_What you should do_. Spot each line in the data below containing "enjoy" and copy it.

[Recorded data]

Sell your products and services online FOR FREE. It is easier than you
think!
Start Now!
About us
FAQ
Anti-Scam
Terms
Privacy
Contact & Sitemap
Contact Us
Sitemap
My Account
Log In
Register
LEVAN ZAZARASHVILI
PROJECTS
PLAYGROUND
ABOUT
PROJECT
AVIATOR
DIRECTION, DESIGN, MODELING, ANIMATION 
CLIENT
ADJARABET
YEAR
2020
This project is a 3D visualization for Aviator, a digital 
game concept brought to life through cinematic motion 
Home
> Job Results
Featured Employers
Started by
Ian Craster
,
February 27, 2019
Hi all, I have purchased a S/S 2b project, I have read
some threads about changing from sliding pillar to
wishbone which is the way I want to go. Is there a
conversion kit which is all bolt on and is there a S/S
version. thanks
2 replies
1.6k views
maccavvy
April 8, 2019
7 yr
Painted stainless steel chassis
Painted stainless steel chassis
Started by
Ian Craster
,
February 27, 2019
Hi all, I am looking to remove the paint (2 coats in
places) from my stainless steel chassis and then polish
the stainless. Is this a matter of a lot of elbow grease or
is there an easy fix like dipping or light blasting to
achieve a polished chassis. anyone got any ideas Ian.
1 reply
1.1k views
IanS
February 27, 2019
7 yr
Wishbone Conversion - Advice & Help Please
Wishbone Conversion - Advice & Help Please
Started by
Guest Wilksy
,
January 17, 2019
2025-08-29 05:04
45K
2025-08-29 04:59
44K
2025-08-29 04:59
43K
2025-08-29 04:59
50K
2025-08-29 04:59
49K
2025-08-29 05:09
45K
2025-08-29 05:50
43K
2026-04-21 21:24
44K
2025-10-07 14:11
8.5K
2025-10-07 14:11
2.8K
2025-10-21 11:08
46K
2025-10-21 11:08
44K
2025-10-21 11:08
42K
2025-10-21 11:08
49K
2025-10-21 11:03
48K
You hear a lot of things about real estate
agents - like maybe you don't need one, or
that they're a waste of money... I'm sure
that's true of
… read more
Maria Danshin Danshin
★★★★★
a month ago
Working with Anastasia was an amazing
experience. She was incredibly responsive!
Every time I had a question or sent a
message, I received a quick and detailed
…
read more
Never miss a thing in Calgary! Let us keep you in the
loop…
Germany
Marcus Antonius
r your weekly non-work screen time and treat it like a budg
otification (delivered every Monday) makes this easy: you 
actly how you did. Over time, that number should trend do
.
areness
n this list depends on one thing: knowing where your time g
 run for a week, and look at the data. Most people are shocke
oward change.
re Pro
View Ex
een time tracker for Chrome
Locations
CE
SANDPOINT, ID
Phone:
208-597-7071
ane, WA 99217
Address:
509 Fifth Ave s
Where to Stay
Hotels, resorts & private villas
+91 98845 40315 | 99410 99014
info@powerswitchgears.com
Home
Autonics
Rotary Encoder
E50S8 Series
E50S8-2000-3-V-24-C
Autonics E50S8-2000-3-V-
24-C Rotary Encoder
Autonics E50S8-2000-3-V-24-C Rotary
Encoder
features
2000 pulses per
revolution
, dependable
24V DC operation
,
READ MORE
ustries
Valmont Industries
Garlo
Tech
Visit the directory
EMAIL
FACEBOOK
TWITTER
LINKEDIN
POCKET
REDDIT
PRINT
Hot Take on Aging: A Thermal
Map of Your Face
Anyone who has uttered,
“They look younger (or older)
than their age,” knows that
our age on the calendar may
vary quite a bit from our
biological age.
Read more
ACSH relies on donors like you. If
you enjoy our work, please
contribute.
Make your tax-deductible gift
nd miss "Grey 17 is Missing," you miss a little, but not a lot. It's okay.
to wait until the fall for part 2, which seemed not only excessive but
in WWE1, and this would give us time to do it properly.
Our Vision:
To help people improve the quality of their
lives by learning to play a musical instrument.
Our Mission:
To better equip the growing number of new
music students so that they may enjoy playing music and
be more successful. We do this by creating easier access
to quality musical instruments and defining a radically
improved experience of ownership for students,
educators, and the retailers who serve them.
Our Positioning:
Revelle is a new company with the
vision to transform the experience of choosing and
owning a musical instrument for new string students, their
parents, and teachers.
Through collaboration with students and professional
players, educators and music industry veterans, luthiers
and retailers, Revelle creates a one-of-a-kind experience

_Completed task_.
you enjoy our work, please
music students so that they may enjoy playing music and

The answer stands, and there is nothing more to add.